Reconnaissant les «difficultés» qu'entraînera la mise en œuvre du plan, le Premier ministre s'est engagé à essayer de «trouver l'antidote pertinent aux répercussions négatives sur les bas revenus».

Pique contre Varoufakis

La reconduction d'Euclide Tsakalotos au ministère des Finances où il sera épaulé par le ministre adjoint Georges Chouliarakis est le premier signe envoyé par Alexis Tsipras à ses partenaires européens.

«Il est crucial de ne pas perdre un millimètre du terrain que nous avons gagné en signant l'accord», a encore indiqué vendredi Alexis Tsipras, incitant ses ministres à «ne pas perdre du temps» et à éviter la surexposition médiatique. «Je vous appelle à immédiatement arrêter vos apparitions constantes à la TV, je vous ai choisis pour régler des problèmes et pas pour encadrer les émissions télévisées».

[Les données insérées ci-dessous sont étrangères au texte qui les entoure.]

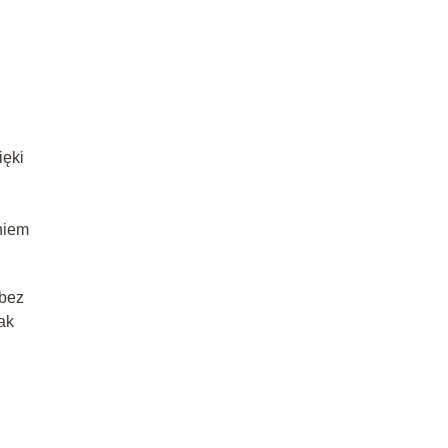
ięki
niem
 bez
ak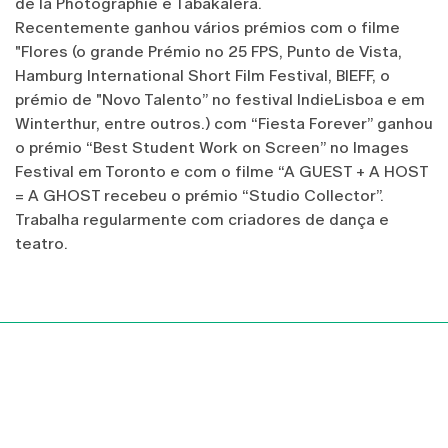
de la Photographie e Tabakalera.
Recentemente ganhou vários prémios com o filme
"Flores (o grande Prémio no 25 FPS, Punto de Vista,
Hamburg International Short Film Festival, BIEFF, o
prémio de "Novo Talento” no festival IndieLisboa e em
Winterthur, entre outros.) com “Fiesta Forever” ganhou
o prémio “Best Student Work on Screen” no Images
Festival em Toronto e com o filme “A GUEST + A HOST
= A GHOST recebeu o prémio “Studio Collector”.
Trabalha regularmente com criadores de dança e
teatro.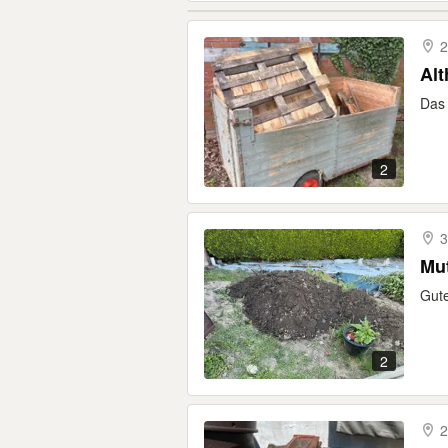
2
Alt
Das 
2
3
Mu
Gute
2
2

Identité européenne en jeu

Autre défi pour le gouvernement Tsipras: «la gestion de la crise des réfugiés» dans un pays ayant enregistré l'arrivée par la mer depuis janvier de plus de 330'000 d'entre eux. La Grèce s'est engagée auprès de ses partenaires de l'UE à mettre en place des centres d'accueil, de sélection et d'enregistrement des migrants, dont trois doivent bientôt ouvrir sur les îles de la mer d'Egée orientale concentrant les arrivées en provenance de la Turquie voisine.

Le Premier ministre a critiqué le comportement de certains pays membres comme la Hongrie. «L'identité de l'Europe est en jeu», a-t-il dit, s'élevant contre «la logique consistant à transformer les frontières européennes en des champs de bataille et nos mers en des tombes marines».